[Source records]
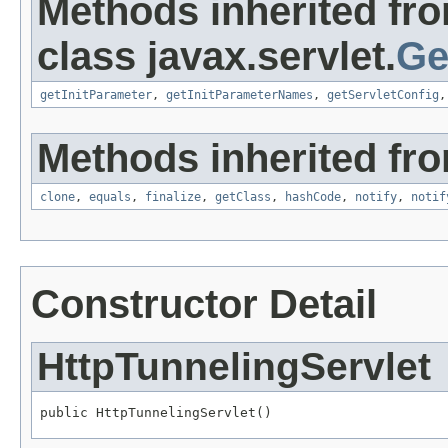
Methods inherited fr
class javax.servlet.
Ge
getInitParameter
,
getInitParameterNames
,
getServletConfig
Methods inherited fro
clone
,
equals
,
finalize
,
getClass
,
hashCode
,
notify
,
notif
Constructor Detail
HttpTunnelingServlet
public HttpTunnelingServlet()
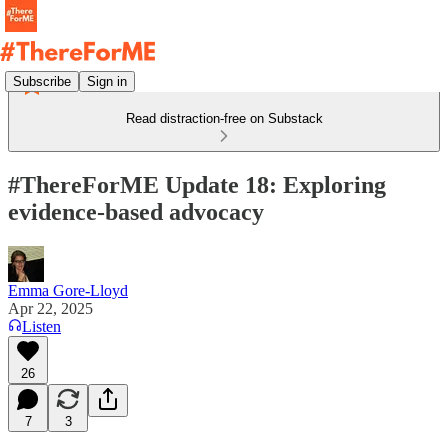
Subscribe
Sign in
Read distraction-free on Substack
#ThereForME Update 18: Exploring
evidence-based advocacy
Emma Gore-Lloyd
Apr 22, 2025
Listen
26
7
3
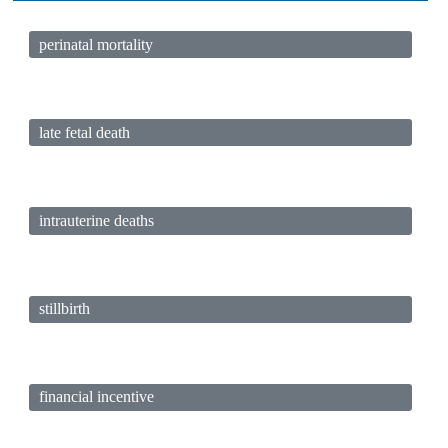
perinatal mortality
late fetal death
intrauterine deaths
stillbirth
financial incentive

...

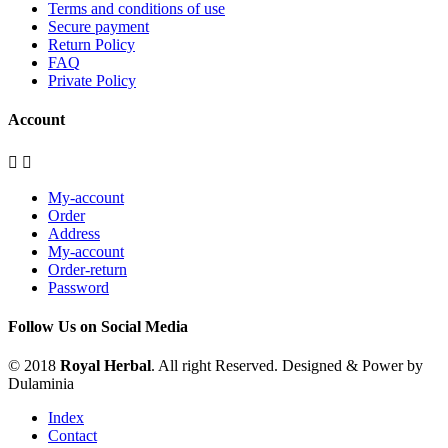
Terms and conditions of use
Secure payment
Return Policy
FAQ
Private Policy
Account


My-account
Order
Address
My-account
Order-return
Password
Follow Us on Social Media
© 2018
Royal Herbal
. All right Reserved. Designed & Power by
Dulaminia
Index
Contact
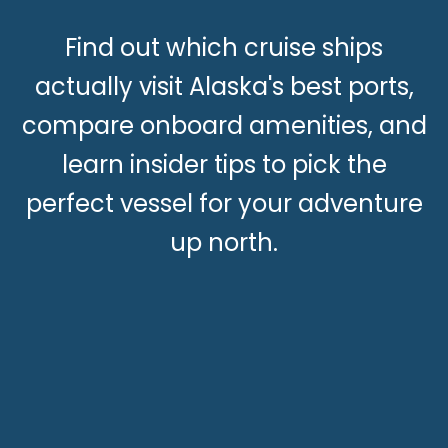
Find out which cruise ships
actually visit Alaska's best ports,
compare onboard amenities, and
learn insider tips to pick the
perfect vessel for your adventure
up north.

* * *

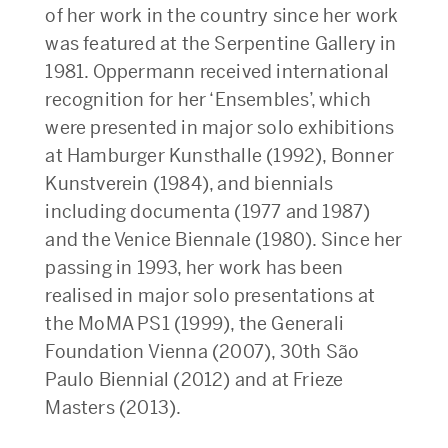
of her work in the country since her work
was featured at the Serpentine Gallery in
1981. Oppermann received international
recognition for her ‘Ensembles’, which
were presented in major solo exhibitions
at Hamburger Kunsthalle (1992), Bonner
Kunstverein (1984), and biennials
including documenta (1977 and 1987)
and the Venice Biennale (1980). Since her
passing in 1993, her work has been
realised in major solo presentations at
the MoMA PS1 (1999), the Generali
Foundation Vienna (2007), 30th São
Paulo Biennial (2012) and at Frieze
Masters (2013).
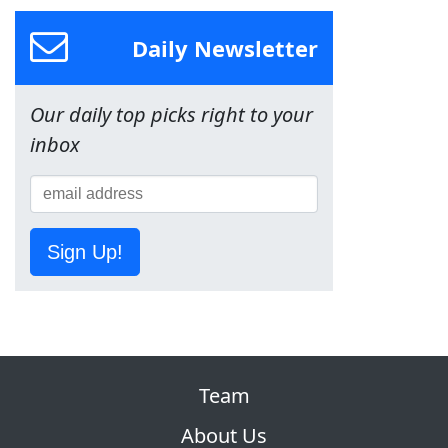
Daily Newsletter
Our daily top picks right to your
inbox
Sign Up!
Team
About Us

**To do**: In the data above, which lines include "inherited"? Return those lines.

**Completed exercise**:
Methods inherited fr
Methods inherited fro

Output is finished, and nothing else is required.